If someone were to think that Divine blessings were an end unto themselves, then he would be standing before his Creator as a modern Esau (Eisav the son of Jacob), whose name translates to “asui, finished product”. This was how Eisav viewed the Divine blessings he received via his father Isaac’s prophecy. Such a person, coming to the Lord with a shopping list of requests for blessings, turns those requests into a base exercise in narcissism. He sees those blessings as a final goal (tachlit), and not a base from which to perfect himself. An Eisav, a kfui tova, repudiates any good, coming as it does with connection (da’at) to the giver; in this case, a connection obligating improving his self- because as far as he is concerned, his self has been “asui”, made and finished, since birth. 

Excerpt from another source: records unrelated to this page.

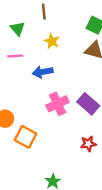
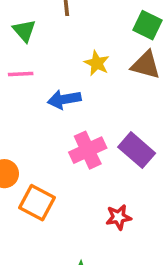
yellow star: (52, 41) -> (97, 63), moved
red star: (88, 144) -> (119, 217), moved

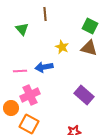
pink line: (21, 74) -> (20, 71), moved
pink cross: (88, 150) -> (30, 95), moved

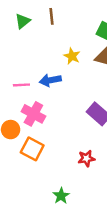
green triangle: (22, 29) -> (23, 21), moved, turned 32
pink cross: (30, 95) -> (33, 114), turned -36

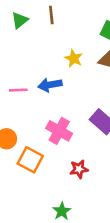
pink cross: (33, 114) -> (59, 131), moved
red star: (86, 158) -> (79, 169), moved

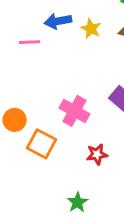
blue arrow: (50, 85) -> (58, 21), moved
pink line: (18, 90) -> (30, 42), moved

Not so a ben Yisrael, an Israelite who is a “bar da’at”, possessor of a knowledgeable heart of da’at (which a Jew gets  at Bar or Bat Mitzvah, the age of puberty, of creative connection). Such a Jew, at the beginning (ראשית, as in “first fruits”, bikkurim) of his path, whether a path through the holy Land, or his path through life, does not think like an Eisav. Such a Jew looks at the blessings bestowed upon him by the Lord, as a mere start on life. He understands that as a start, Divine good and blessings are merely an opportunity to progress, a potential to be activated on his long path through life.

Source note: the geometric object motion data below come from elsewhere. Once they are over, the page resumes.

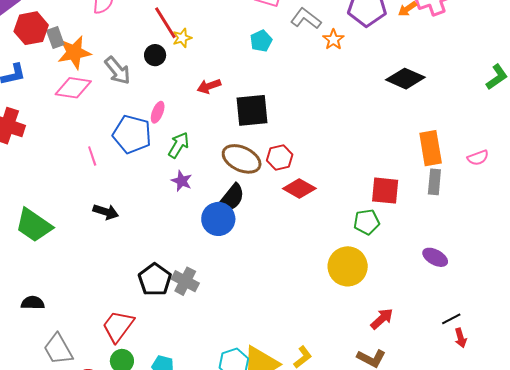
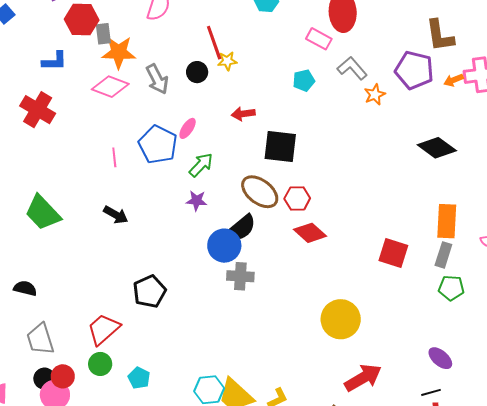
purple star: (182, 181) -> (197, 201), turned -30
green pentagon: (367, 222) -> (451, 288), moved
purple ellipse: (435, 257) -> (440, 358), moved
gray cross: (185, 281) -> (240, 276), moved, turned -36
red arrow: (382, 319) -> (363, 378), size x1.5

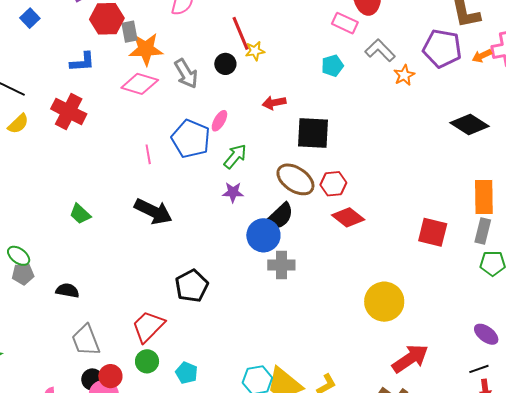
green trapezoid: (43, 213) -> (80, 214), size x0.6
black arrow: (116, 215) -> (153, 211), size x1.5

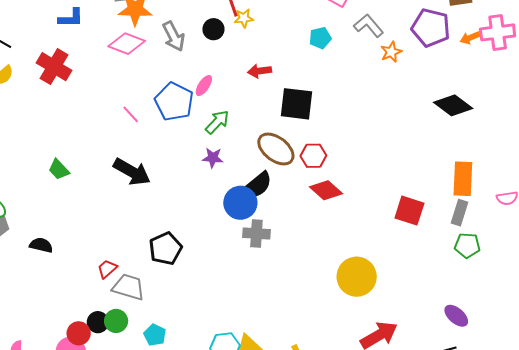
pink line: (148, 154) -> (131, 114), turned -36
red trapezoid: (148, 326) -> (107, 269), moved, size x0.6
gray trapezoid: (86, 340) -> (128, 287), moved, turned 124
black circle: (92, 379) -> (98, 322), moved

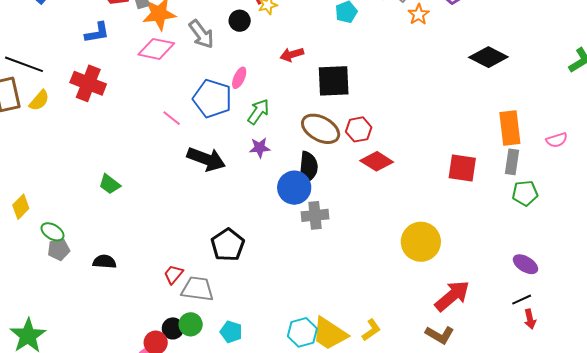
black arrow: (132, 172) -> (206, 159), moved
black semicircle: (257, 185) -> (308, 168), turned -36

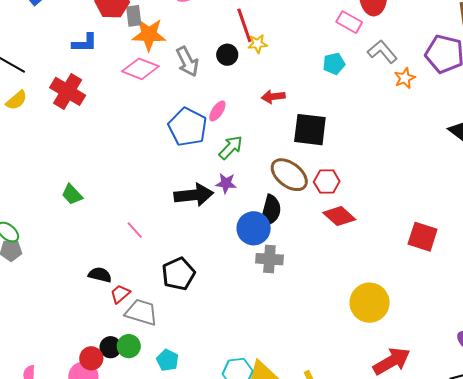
pink line: (172, 118) -> (135, 230), moved
black arrow: (206, 159) -> (194, 195), moved, turned -36
black semicircle: (104, 262) -> (100, 275), moved

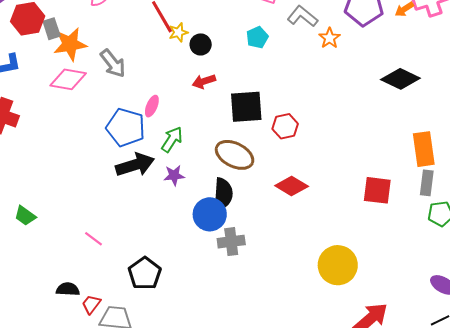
black circle: (227, 55) -> (201, 44), moved
red hexagon: (327, 182) -> (285, 126), moved
black arrow: (194, 195) -> (135, 165), moved

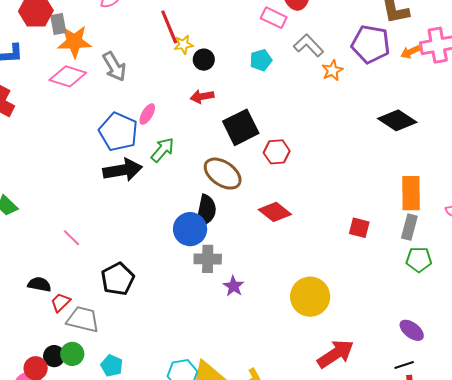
black square: (246, 107) -> (241, 127), turned -30
purple star: (174, 175) -> (234, 286), moved, turned 30
red square: (377, 190) -> (359, 228), size x0.7

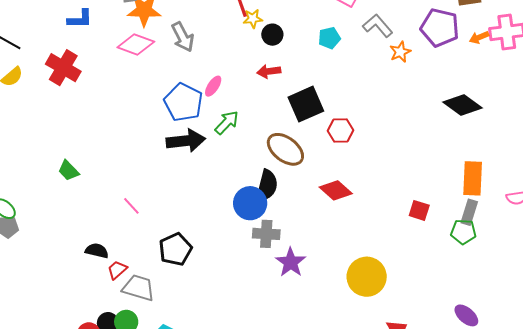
green pentagon: (419, 260) -> (463, 232), moved
purple star: (234, 286) -> (291, 262), size x1.4

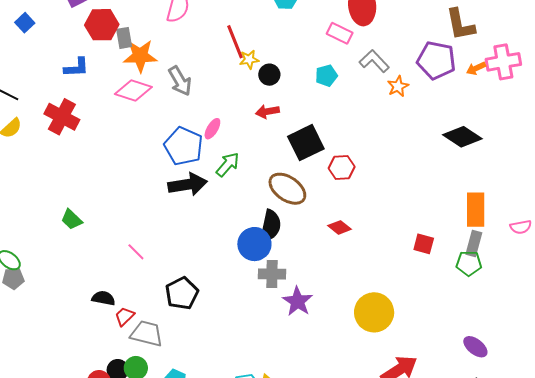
red diamond: (336, 190) -> (339, 227), size x0.7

That is why this is a Parsha of Covenant, Brit ha’Arvut. A son of Israel understands, with da’at, that he is “bound” by a covenant with every other Jew, as well as “connected” to his Lord in Heaven. He understands that this Covenant, defines his identity as a ben Yisrael, a son of Israel- an identity which the Bar Mitzvah builds throughout his life. This being so, the ben Yisrael’s tithe declaration, hashkifa uvareich, look down and bless Your people Israel, shows the deep desire of the Jew to enter into this reciprocal Covenant between a Jew and his G-d: the Jew serving G-d by doing the Mitzvot (commandments, such as first fruits and tithes); and as reward for such service, he turns to his Master with the just request השקיפה וברך, look down and bless.

The order of the Parsha is now obvious: the Jew who sees his blessings as merely a beginning, a “first fruit”, is entitled to turn to the Lord with the declaration of “ Look down and bless”.